Code protection is a common (supposed to be) drawback when speaking about hybrid apps. At least on Android, decompiling an app and accessing the code is an easy task, so security again becomes an argument, even more when it comes to deciding on developing an hybrid or native app.

I’ve heard more than a couple of times that Ionic apps are insecure. But, is it true? IMHO and based on my own experience developing an enterprise eBanking solution on Ionic, there’s no code 100% secure. The least expected to be done is to take OWASP’s top 10 mobile risks and try to cover them. But even then, and unless your app retrieves an encrypted code, and decrypts it on the app (in a supposed-to-be secure way), there’s always something that makes your code “insecure”.
This applies the same to hybrid and native apps, if someone can decompile your app, it will be done, and there will be “insecure” code.

The sad part is that you may want to make your app the most secure app in the App store, but every developer involved MUST be aligned in making secure and quality code.

Nevertheless, in the hybrid universe, you can mitigate these kind of attacks by obfuscating your code. For those who aren’t familiar with obfuscation, this is uglifying the code to a level is not directly understandable by humans (anyway, if you got here because of the article’s title, I’m almost sure you know what I meant).
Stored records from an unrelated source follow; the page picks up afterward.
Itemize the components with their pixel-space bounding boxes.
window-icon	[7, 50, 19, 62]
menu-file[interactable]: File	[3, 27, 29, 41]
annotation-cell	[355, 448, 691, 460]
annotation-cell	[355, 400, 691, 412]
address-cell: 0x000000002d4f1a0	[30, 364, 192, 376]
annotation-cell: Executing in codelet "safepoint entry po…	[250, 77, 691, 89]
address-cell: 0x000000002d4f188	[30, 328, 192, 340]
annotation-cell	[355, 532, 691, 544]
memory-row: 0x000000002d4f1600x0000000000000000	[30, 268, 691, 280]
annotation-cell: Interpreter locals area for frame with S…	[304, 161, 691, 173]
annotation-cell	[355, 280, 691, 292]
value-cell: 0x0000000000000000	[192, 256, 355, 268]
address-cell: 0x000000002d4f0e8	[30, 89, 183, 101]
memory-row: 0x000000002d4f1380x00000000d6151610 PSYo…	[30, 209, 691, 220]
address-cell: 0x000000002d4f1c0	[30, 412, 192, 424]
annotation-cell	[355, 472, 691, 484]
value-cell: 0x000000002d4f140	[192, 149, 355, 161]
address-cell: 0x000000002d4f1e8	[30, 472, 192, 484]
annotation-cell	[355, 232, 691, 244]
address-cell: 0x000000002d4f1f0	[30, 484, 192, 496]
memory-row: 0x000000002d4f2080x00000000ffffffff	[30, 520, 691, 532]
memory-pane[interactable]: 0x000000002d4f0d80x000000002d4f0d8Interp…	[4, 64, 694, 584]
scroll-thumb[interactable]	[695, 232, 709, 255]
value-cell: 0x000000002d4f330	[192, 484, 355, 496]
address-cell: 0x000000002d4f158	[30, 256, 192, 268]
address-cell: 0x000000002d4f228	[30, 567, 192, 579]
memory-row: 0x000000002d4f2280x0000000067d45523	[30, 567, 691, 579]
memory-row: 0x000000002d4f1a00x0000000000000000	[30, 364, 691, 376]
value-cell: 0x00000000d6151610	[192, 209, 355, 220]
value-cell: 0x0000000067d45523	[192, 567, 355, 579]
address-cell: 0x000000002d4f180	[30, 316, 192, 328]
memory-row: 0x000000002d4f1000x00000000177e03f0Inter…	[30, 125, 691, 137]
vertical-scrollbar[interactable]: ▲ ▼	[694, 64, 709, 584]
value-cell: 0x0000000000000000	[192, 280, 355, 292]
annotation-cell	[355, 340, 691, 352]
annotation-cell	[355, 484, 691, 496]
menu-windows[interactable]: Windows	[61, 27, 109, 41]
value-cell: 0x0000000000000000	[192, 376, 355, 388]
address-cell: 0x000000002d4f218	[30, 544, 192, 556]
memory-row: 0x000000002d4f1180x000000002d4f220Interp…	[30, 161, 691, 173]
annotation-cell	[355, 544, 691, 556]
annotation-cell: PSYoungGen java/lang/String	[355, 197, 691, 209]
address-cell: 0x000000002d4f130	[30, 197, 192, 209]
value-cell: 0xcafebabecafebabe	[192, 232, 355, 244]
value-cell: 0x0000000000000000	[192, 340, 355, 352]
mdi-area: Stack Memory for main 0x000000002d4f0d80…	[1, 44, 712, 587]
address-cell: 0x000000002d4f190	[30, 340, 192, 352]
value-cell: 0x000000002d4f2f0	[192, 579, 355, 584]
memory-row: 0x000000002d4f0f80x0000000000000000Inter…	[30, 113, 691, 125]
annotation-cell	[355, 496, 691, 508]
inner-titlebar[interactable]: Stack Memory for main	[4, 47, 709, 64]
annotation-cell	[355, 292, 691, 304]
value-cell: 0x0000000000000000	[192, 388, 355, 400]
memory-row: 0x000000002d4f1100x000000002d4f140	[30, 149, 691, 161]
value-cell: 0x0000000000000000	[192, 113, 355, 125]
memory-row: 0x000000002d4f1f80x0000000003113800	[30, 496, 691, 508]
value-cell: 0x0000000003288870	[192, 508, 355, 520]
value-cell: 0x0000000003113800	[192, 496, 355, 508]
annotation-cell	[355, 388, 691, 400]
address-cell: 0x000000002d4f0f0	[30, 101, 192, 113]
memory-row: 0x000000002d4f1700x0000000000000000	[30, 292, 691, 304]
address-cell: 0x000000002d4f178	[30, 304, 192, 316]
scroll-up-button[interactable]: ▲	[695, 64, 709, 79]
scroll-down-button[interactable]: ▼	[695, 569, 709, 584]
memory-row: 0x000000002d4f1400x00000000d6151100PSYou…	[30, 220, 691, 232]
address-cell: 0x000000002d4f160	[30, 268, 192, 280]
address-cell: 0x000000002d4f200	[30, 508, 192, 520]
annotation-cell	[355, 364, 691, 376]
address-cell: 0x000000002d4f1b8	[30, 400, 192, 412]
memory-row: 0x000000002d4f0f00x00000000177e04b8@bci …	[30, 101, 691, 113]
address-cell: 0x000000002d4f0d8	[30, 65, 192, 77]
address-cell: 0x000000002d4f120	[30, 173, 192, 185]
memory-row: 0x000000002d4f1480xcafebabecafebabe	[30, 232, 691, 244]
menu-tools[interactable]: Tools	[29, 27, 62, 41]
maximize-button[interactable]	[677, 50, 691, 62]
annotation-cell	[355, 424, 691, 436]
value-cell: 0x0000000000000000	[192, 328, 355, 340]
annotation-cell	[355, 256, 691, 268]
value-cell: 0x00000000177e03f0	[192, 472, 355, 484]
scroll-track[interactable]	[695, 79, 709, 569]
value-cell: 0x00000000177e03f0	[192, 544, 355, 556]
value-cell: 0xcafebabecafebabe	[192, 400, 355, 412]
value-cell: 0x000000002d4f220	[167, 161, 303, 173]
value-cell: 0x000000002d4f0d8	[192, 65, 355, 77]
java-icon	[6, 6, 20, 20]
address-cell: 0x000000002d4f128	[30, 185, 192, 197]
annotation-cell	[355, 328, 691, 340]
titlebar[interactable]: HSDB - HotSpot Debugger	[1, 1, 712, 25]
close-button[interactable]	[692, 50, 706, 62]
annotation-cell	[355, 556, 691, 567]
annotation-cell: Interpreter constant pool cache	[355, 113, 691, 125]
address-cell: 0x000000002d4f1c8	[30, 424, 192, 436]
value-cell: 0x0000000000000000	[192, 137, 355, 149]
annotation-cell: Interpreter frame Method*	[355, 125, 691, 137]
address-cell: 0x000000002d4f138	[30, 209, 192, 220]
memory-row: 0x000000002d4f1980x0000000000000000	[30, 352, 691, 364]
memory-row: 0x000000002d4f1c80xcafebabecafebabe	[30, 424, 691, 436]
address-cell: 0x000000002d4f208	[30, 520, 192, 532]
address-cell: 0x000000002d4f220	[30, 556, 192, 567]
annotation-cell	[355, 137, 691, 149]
When compiling with — prod — release parameters, there are some optimizations already done by ionic-cli:

  • The code is minified
  • The code is uglified (sort of)
  • The code is arranged in one or many javaScript files (depending if your’re using lazy loading or not)

This leads to several performance improvements, but code isn’t secure, just a little harder to read. So let’s make some changes that can improve our code’s security perception.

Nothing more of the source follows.